Entitlement, Marital Status Satisfaction, Hope, Self-Esteem and the Impact of Marital Status
Mentor:Virgil H Adams III, Program Chair & Associate Professor of Psychology, California State University Channel Islands
Research has suggested that married people are frequently happier than those who are single. Support has been demonstrated by higher suicidal rates for those unmarried, widowed, and divorced. This is exasperated by a continual decline in marriage rates over the past twenty years—it appears that single people may be happier! Indeed, other studies have supported this notion by concluding that marriage has indicated only a short-term increase in marital status satisfaction and well-being before eventually showing no difference from those who are single.

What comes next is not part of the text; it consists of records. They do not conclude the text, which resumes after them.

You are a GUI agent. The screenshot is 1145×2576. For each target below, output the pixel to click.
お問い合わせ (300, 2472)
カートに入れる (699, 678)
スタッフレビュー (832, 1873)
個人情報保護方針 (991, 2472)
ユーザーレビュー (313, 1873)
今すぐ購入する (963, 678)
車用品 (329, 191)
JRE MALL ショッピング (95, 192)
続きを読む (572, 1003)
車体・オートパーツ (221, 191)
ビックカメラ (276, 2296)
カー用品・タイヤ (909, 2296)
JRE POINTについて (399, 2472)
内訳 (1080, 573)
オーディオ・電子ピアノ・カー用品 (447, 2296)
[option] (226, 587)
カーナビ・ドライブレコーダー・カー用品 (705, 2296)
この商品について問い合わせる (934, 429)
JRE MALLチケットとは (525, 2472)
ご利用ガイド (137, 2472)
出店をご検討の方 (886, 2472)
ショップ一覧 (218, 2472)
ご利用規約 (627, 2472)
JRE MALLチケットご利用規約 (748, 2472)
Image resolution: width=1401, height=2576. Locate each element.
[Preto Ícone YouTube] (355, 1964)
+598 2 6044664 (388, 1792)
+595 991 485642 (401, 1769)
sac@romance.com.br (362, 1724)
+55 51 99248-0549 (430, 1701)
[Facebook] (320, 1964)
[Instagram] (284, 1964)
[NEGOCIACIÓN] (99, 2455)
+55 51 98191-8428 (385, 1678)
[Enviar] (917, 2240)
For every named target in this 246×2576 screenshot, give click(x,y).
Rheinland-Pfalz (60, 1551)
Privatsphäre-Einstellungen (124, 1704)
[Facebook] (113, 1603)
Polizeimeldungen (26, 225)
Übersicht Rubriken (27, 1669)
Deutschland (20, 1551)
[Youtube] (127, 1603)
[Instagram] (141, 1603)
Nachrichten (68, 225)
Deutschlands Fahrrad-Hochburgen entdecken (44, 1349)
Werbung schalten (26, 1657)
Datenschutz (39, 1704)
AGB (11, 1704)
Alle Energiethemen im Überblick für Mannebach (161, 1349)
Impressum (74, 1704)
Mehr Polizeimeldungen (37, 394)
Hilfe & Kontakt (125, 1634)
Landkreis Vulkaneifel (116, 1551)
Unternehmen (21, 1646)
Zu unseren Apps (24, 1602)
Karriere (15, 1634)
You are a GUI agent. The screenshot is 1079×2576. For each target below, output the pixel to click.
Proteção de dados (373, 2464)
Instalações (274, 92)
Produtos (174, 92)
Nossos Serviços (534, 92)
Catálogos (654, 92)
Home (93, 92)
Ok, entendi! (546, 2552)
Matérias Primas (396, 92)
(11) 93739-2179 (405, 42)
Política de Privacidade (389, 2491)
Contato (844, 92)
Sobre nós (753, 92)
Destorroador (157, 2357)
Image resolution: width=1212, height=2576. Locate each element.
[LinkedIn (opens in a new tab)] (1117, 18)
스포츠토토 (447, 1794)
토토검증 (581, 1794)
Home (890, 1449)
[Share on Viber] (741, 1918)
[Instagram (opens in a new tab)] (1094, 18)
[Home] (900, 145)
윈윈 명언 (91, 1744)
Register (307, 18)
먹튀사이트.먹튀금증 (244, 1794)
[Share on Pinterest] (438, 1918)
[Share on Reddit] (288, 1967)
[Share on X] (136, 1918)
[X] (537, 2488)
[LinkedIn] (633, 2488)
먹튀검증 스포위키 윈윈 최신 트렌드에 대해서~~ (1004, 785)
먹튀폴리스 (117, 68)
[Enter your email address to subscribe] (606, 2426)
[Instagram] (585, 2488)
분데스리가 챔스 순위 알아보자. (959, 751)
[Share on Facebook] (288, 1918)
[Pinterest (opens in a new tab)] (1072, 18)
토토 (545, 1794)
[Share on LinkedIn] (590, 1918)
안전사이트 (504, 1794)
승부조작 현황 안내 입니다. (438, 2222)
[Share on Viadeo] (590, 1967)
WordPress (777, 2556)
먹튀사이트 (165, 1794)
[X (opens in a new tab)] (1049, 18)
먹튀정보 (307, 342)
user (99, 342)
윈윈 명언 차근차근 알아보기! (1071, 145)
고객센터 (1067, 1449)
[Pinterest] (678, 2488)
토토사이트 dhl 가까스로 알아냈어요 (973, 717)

Other researchers have previously concluded that single individuals who eventually get married are happier before marriage. The current study is based upon survey results from a sample of adults (n=863). It was hypothesized that married couples would have a lower sense of entitlement, and a higher sense of hope, self-esteem, marital status satisfaction, and overall well-being in comparison to those never married. The one-way ANOVA test results indicated significant results for self-esteem, hope, entitlement, and marital status satisfaction, but contrary to the hypothesis, showed no significant variance in well-being was accounted for by marital status. Findings indicated significantly higher feelings of self-esteem and marital satisfaction, a slight increase in hope, and a significantly lower sense of entitlement for married individuals as compared to those who were single. There were no differences in well-being levels. Discussion focuses on marital status and its relationship to entitlement, hope, self-esteem and well-being.